More than 30 years ago, Calvin Inouye and his friends gathered around the television to watch movies played on a video home system, or VHS - a fairly new gadget to homes at the time.
Friend Jeffrey Yamanishi, also known as the "movie guru," used to buy VHS tapes of movies from Oahu and bring them back to Maui for him and his buddies to watch at his bachelor pad.
"His icebox was empty, but he was rich in movies," said fellow friend and business partner Alfred Cantorna.
Paradise Video's interior with lots of shelves of video tapes is shown in this photo.
The three men then thought, "Why don't we rent them out, that way we can use the money to get more movies?" Inouye recalls.
So they did and opened up Paradise Video in Happy Valley.
"When we first opened up the store, it was kind of a hobby for us," said Inouye, 56. "We didn't think we were going to be in business for 30 (plus) years. Thirty (one) years later, we are still here."
Just more than a month after big movie retailer Blockbuster closed its doors in Kahului, Inouye said Paradise Video is "still kicking," although it hasn't been located in Happy Valley for some time. Now it's in Kahului near Sheik's Restaurant on Wakea Avenue.

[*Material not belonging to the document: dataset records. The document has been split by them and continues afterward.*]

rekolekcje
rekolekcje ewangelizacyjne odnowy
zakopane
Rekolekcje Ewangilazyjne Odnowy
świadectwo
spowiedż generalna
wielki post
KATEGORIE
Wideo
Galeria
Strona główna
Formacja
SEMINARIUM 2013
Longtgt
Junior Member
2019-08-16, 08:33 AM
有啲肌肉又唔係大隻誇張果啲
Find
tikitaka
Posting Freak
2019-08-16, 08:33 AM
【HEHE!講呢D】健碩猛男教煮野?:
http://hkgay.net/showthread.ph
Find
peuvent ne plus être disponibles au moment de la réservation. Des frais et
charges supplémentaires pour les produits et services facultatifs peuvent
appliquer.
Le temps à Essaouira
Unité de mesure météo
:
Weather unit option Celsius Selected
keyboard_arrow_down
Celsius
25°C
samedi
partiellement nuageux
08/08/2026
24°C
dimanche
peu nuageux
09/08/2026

"When Blockbuster moved in, we thought, 'Oh gosh, here we go.' They ended up closing (sooner) than we did," Inouye said.
Blockbuster still maintains its Kihei store.

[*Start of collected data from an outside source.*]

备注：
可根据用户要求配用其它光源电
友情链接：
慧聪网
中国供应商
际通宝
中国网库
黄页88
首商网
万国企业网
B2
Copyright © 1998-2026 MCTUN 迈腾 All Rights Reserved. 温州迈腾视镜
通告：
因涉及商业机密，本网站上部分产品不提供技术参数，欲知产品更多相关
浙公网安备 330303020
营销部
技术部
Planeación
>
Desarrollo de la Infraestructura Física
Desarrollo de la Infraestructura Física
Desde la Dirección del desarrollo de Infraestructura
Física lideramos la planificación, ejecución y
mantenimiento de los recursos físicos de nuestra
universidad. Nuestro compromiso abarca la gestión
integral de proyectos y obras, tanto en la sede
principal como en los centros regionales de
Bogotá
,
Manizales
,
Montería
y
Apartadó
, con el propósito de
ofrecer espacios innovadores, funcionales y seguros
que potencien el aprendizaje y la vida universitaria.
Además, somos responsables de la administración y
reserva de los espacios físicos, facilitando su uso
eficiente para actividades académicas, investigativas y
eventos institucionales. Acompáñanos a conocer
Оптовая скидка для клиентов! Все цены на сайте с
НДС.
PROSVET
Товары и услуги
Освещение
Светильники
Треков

Paradise Video has outlasted a national retailer of movie rentals and has survived the various business climates that have eaten up many local and small video and now DVD movie rental businesses.
Inouye said he believes that the small business founded by himself, Yamanishi and Cantorna has fared well over the years because it offers a variety of titles, even the old films and foreign marital arts movies, which are harder to find online. He calls the foreign martial art movies selection the business's niche.
He adds that there is still an appeal to walk into a movie rental store and peruse the titles.
"I think some people just like to look at the boxes and read what it's about," he said.
The store has around 4,000 members, although there could be more, Inouye said.
Paradise Video customers do have membership cards. They are free with local identification and a charge card.
Inouye said Paradise Video has new releases every Tuesday and offers specials Sunday through Friday.
The store offers help with resurfacing DVDs, although he cautions that all cannot be repaired. The shop also serves as a computer drop-off site for Kamehameha Schools Maui high school student Ian Aquino's computer repair and website business, Inouye said, adding they are happy to help a fellow young business owner start up.
Back when they began the store, Inouye, who now lives in Kahului, worked on his family farm in Kula, and took on the store full time. His business partners worked elsewhere and put in time after work. Yamanishi, 58, of Kahului works at Walmart and Cantorna, 56, of Wailuku works at Goodwill Industries.
The men started off with 50 titles, mostly VHS tapes, although there were some Beta movies, at their Happy Valley store in 1981. It was Yamanishi's personal collection.
Then they moved to a Central Avenue site in Wailuku and around 1983 or '84 they moved into a longtime site at Puuone Plaza near Tokyo Tei restaurant. They stayed there for 10 to 15 years.
At that time, the store boasted 20,000 titles.
In the business's heyday, in the late '80s and early '90s, it had stores also in Kahului, Kihei and Pukalani, in addition to its Wailuku store.
But eventually those stores closed because of expiring leases, nonrenewal of leases or because of higher rents.
The Kihei store behind the Jack In The Box closed after about five years because the location wasn't visible enough and didn't attract as many customers as hoped, Inouye said.
Eventually Paradise Video had only one store, where it is now on Wakea Avenue. It has been there for around a decade, Inouye said.
In the early 2000s, Paradise upgraded its whole inventory to DVDs because VHS tapes were becoming obsolete.
Even though the business had its high and low points, the men were able to keep the business alive.
"I don't think there was ever a time we thought, 'Let's sell off the business and close,' " Inouye said.
But he admitted Blockbuster did "make a dent" in the business.
"We still had our regulars. . . . Now that they are closed (in Kahului) we have some that are coming back again, from going away from us to them," he said.
Inouye added that the Redbox, which provides movies on DVDs at automated retail kiosks, has also made an impact on the business.
But "there's still something to be said about mom-and-pop stores and brick-and-mortar stores."
Cantorna said that after more than three decades, the store is in their blood.
"For us, even though a lot of video stores are closing down, it still remains part of our lives. It's not as profitable as it was in the past. We just enjoy the business, people still enjoy coming into a video store."
But he added for the most part he's pleased that the business hasn't affected his longtime friendships with his old buddies.
"We thought this might be a current trend (31 years ago). This would be something worth going into. It proved right."